(RAW DATA Opens)

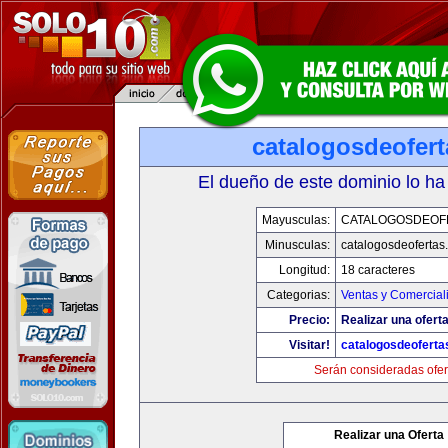
catalogosdeofer
El dueño de este dominio lo ha
Mayusculas:
CATALOGOSDEOF
Minusculas:
catalogosdeofertas
Longitud:
18 caracteres
Categorias:
Ventas y Comercial
Precio:
Realizar una oferta
Visitar!
catalogosdeofert
Serán consideradas ofer
Realizar una Oferta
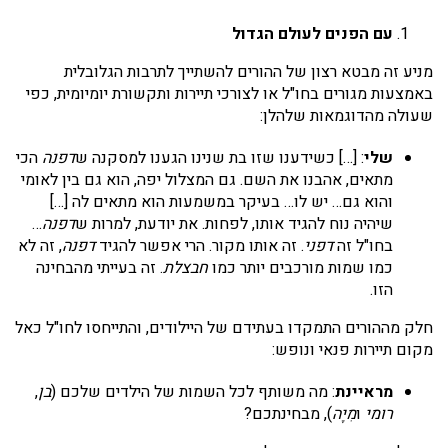
עם הפנים לעולם הגדול
מניע זה מבטא רצון של ההורים להשתייך לתרבות הגלובלית
באמצעות מגורים בחו"ל או לצורכי תיירות ותקשורת יומיומית, כפי
שעולה מהדוגמאות שלהלן:
שלי
: […] כשידענו שזו בת שנינו הגענו למסקנה ש
דפנה
הכי
מתאים, אהבנו את השם. גם המצלול יפה, הוא גם בין לאומי
והוא גם… יש לו… בעיקר במשמעות הוא מתאים לה […]
שיהיה נוח להגיד אותו, לפחות. את יודעת, למרות ש
דפנה
…
בחו"ל זה
דפני
. זה אותו מקור. הרי אפשר להגיד
דפנה
, זה לא
כמו שמות מורכבים יותר כמו
חבצלת
. זה בעייתי מהבחינה
הזו.
חלק מההורים התמקדו בעתידם של היילודים, והתייחסו לחו"ל כאל
מקום תיירות פנאי ונופש:
מראיינת
: מה משותף לכל השמות של הילדים שלכם (
בן
,
רומי
ו
מִיָה
), מבחינתכם?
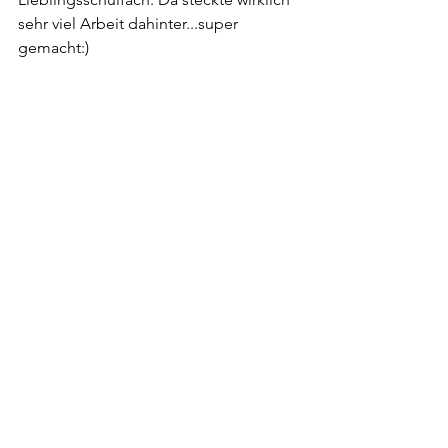
sehr viel Arbeit dahinter...super 
gemacht:)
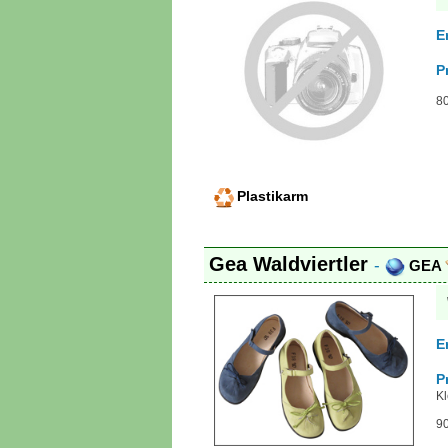
E
P
80
Plastikarm
Gea Waldviertler
-
GEA
E
P
K
90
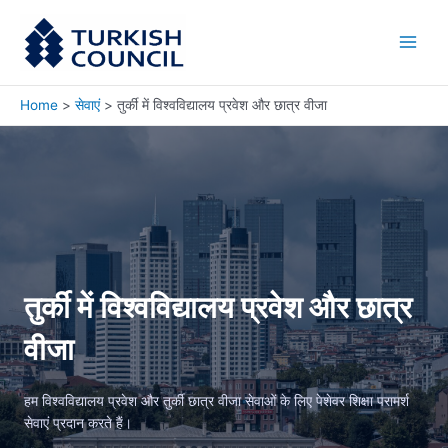
Skip
Main
to
Men
content
Home
सेवाएं
तुर्की में विश्वविद्यालय प्रवेश और छात्र वीजा
तुर्की में विश्वविद्यालय प्रवेश और छात्र
वीजा
हम विश्वविद्यालय प्रवेश और तुर्की छात्र वीजा सेवाओं के लिए पेशेवर शिक्षा परामर्श
सेवाएं प्रदान करते हैं।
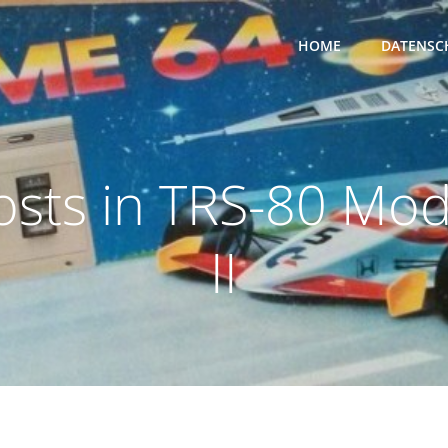
HOME
DATENSC
osts in TRS-80 Mod
II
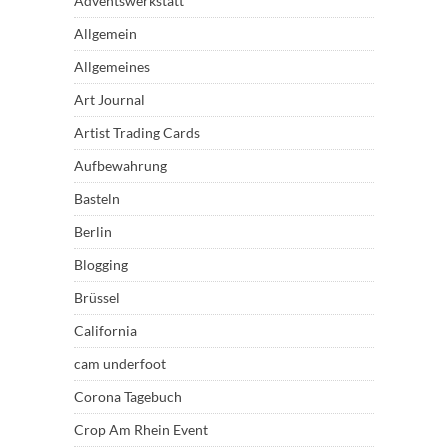
Adventswerkstatt
Allgemein
Allgemeines
Art Journal
Artist Trading Cards
Aufbewahrung
Basteln
Berlin
Blogging
Brüssel
California
cam underfoot
Corona Tagebuch
Crop Am Rhein Event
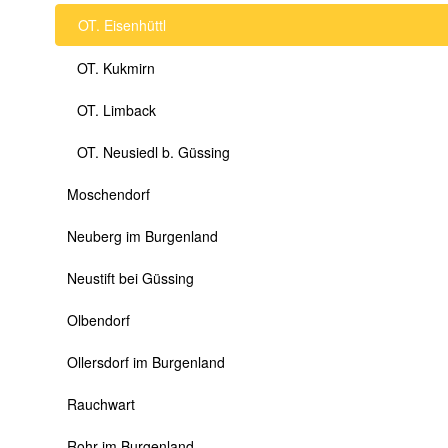
OT. Eisenhüttl
OT. Kukmirn
OT. Limback
OT. Neusiedl b. Güssing
Moschendorf
Neuberg im Burgenland
Neustift bei Güssing
Olbendorf
Ollersdorf im Burgenland
Rauchwart
Rohr im Burgenland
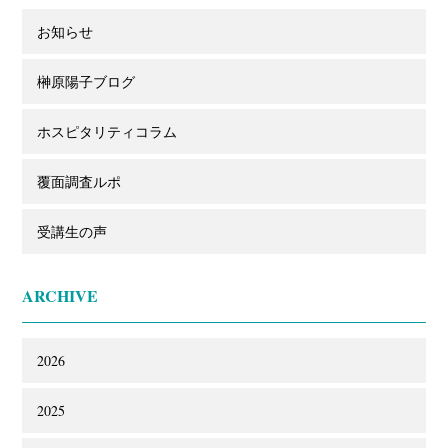
お知らせ
榊原陽子ブログ
ホスピタリティコラム
覆面調査ルポ
受講生の声
ARCHIVE
2026
2025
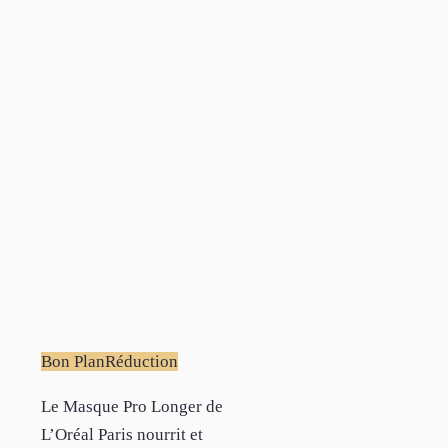
Bon Plan
Réduction
Le Masque Pro Longer de
L’Oréal Paris nourrit et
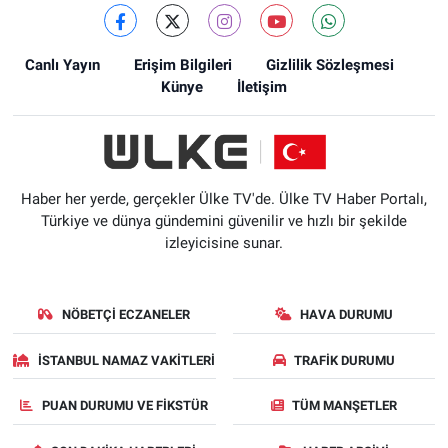
Canlı Yayın
Erişim Bilgileri
Gizlilik Sözleşmesi
Künye
İletişim
Haber her yerde, gerçekler Ülke TV'de. Ülke TV Haber Portalı,
Türkiye ve dünya gündemini güvenilir ve hızlı bir şekilde
izleyicisine sunar.
NÖBETÇI ECZANELER
HAVA DURUMU
İSTANBUL NAMAZ VAKITLERI
TRAFIK DURUMU
PUAN DURUMU VE FIKSTÜR
TÜM MANŞETLER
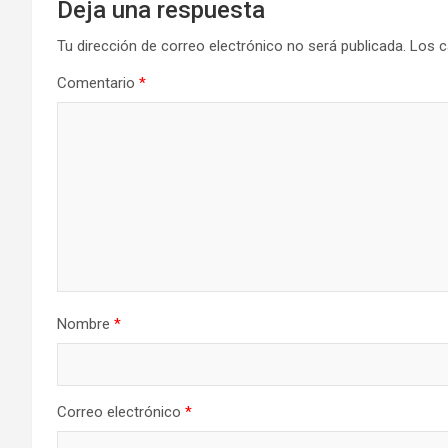
Deja una respuesta
Tu dirección de correo electrónico no será publicada.
Los c
Comentario
*
Nombre
*
Correo electrónico
*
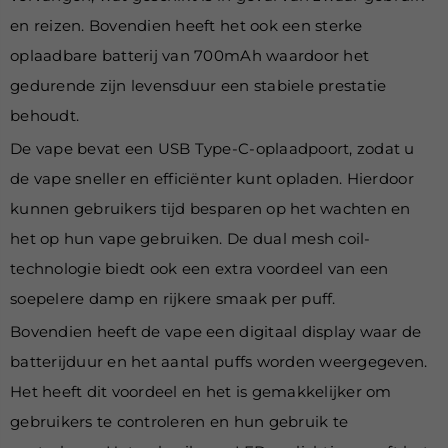
en reizen. Bovendien heeft het ook een sterke
oplaadbare batterij van 700mAh waardoor het
gedurende zijn levensduur een stabiele prestatie
behoudt.
De vape bevat een USB Type-C-oplaadpoort, zodat u
de vape sneller en efficiënter kunt opladen. Hierdoor
kunnen gebruikers tijd besparen op het wachten en
het op hun vape gebruiken. De dual mesh coil-
technologie biedt ook een extra voordeel van
een
soepelere damp en rijkere smaak per puff.
Bovendien heeft de vape een digitaal display waar de
batterijduur en het aantal puffs worden weergegeven.
Het heeft dit voordeel en het is gemakkelijker om
gebruikers te controleren en hun gebruik te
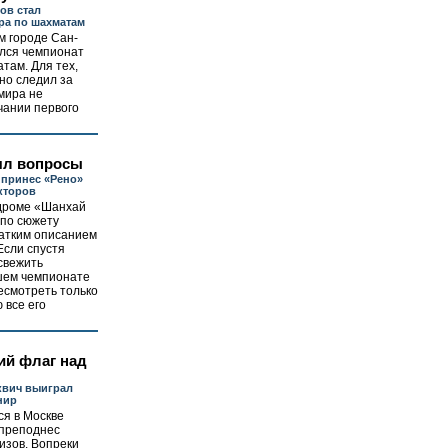
ов стал
ра по шахматам
м городе Сан-
ился чемпионат
там. Для тех,
но следил за
мира не
чании первого
ял вопросы
принес «Рено»
кторов
одроме «Шанхай
по сюжету
ратким описанием
Если спустя
освежить
шем чемпионате
есмотреть только
 все его
ий флаг над
квич выиграл
нир
я в Москве
 преподнес
изов. Вопреки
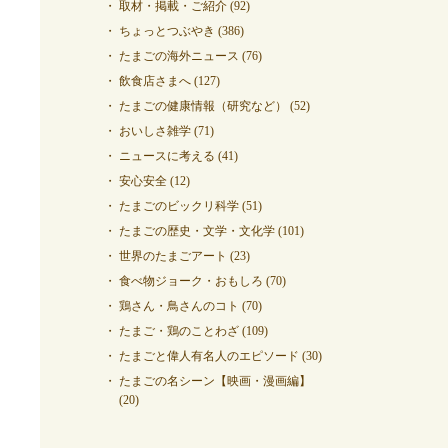
取材・掲載・ご紹介
(92)
ちょっとつぶやき
(386)
たまごの海外ニュース
(76)
飲食店さまへ
(127)
たまごの健康情報（研究など）
(52)
おいしさ雑学
(71)
ニュースに考える
(41)
安心安全
(12)
たまごのビックリ科学
(51)
たまごの歴史・文学・文化学
(101)
世界のたまごアート
(23)
食べ物ジョーク・おもしろ
(70)
鶏さん・鳥さんのコト
(70)
たまご・鶏のことわざ
(109)
たまごと偉人有名人のエピソード
(30)
たまごの名シーン【映画・漫画編】
(20)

(RAW DATA Closes)

◆ EXERCISE DIRECTIONS ◆
When you output the listing, reproduce it exactly but drop its pictures.

◆ PROBLEM SOLUTION ◆
catalogosdeofer
El dueño de este dominio lo ha
Mayusculas:
CATALOGOSDEOF
Minusculas:
catalogosdeofertas
Longitud:
18 caracteres
Categorias:
Ventas y Comercial
Precio:
Realizar una oferta
Visitar!
catalogosdeofert
Serán consideradas ofer
Realizar una Oferta
עם הפנים לעולם הגדול
מניע זה מבטא רצון של ההורים להשתייך לתרבות הגלובלית
באמצעות מגורים בחו"ל או לצורכי תיירות ותקשורת יומיומית, כפי
שעולה מהדוגמאות שלהלן:
שלי
: […] כשידענו שזו בת שנינו הגענו למסקנה ש
דפנה
הכי
מתאים, אהבנו את השם. גם המצלול יפה, הוא גם בין לאומי
והוא גם… יש לו… בעיקר במשמעות הוא מתאים לה […]
שיהיה נוח להגיד אותו, לפחות. את יודעת, למרות ש
דפנה
…
בחו"ל זה
דפני
. זה אותו מקור. הרי אפשר להגיד
דפנה
, זה לא
כמו שמות מורכבים יותר כמו
חבצלת
. זה בעייתי מהבחינה
הזו.
חלק מההורים התמקדו בעתידם של היילודים, והתייחסו לחו"ל כאל
מקום תיירות פנאי ונופש:
מראיינת
: מה משותף לכל השמות של הילדים שלכם (
בן
,
רומי
ו
מִיָה
), מבחינתכם?
sehr viel Arbeit dahinter...super 
gemacht:)
E
P
80
Plastikarm
Gea Waldviertler
-
GEA
E
P
K
90
Skip
Main
to
Men
content
Home
सेवाएं
तुर्की में विश्वविद्यालय प्रवेश और छात्र वीजा
तुर्की में विश्वविद्यालय प्रवेश और छात्र
वीजा
हम विश्वविद्यालय प्रवेश और तुर्की छात्र वीजा सेवाओं के लिए पेशेवर शिक्षा परामर्श
सेवाएं प्रदान करते हैं।
HOME
DATENSC
osts in TRS-80 Mod
II
Adventswerkstatt
Allgemein
Allgemeines
Art Journal
Artist Trading Cards
Aufbewahrung
Basteln
Berlin
Blogging
Brüssel
California
cam underfoot
Corona Tagebuch
Crop Am Rhein Event
OT. Eisenhüttl
OT. Kukmirn
OT. Limback
OT. Neusiedl b. Güssing
Moschendorf
Neuberg im Burgenland
Neustift bei Güssing
Olbendorf
Ollersdorf im Burgenland
Rauchwart
Rohr im Burgenland
お知らせ
榊原陽子ブログ
ホスピタリティコラム
覆面調査ルポ
受講生の声
ARCHIVE
2026
2025
Bon Plan
Réduction
Le Masque Pro Longer de
L’Oréal Paris nourrit et
Canlı Yayın
Erişim Bilgileri
Gizlilik Sözleşmesi
Künye
İletişim
Haber her yerde, gerçekler Ülke TV'de. Ülke TV Haber Portalı,
Türkiye ve dünya gündemini güvenilir ve hızlı bir şekilde
izleyicisine sunar.
NÖBETÇI ECZANELER
HAVA DURUMU
İSTANBUL NAMAZ VAKITLERI
TRAFIK DURUMU
PUAN DURUMU VE FIKSTÜR
TÜM MANŞETLER
Deja una respuesta
Tu dirección de correo electrónico no será publicada.
Los c
Comentario
*
Nombre
*
Correo electrónico
*
en reizen. Bovendien heeft het ook een sterke
oplaadbare batterij van 700mAh waardoor het
gedurende zijn levensduur een stabiele prestatie
behoudt.
De vape bevat een USB Type-C-oplaadpoort, zodat u
de vape sneller en efficiënter kunt opladen. Hierdoor
kunnen gebruikers tijd besparen op het wachten en
het op hun vape gebruiken. De dual mesh coil-
technologie biedt ook een extra voordeel van
een
soepelere damp en rijkere smaak per puff.
Bovendien heeft de vape een digitaal display waar de
batterijduur en het aantal puffs worden weergegeven.
Het heeft dit voordeel en het is gemakkelijker om
gebruikers te controleren en hun gebruik te
ов стал
ра по шахматам
м городе Сан-
ился чемпионат
там. Для тех,
но следил за
мира не
чании первого
ял вопросы
принес «Рено»
кторов
одроме «Шанхай
по сюжету
ратким описанием
Если спустя
освежить
шем чемпионате
есмотреть только
 все его
ий флаг над
квич выиграл
нир
я в Москве
 преподнес
изов. Вопреки
取材・掲載・ご紹介
(92)
ちょっとつぶやき
(386)
たまごの海外ニュース
(76)
飲食店さまへ
(127)
たまごの健康情報（研究など）
(52)
おいしさ雑学
(71)
ニュースに考える
(41)
安心安全
(12)
たまごのビックリ科学
(51)
たまごの歴史・文学・文化学
(101)
世界のたまごアート
(23)
食べ物ジョーク・おもしろ
(70)
鶏さん・鳥さんのコト
(70)
たまご・鶏のことわざ
(109)
たまごと偉人有名人のエピソード
(30)
たまごの名シーン【映画・漫画編】
(20)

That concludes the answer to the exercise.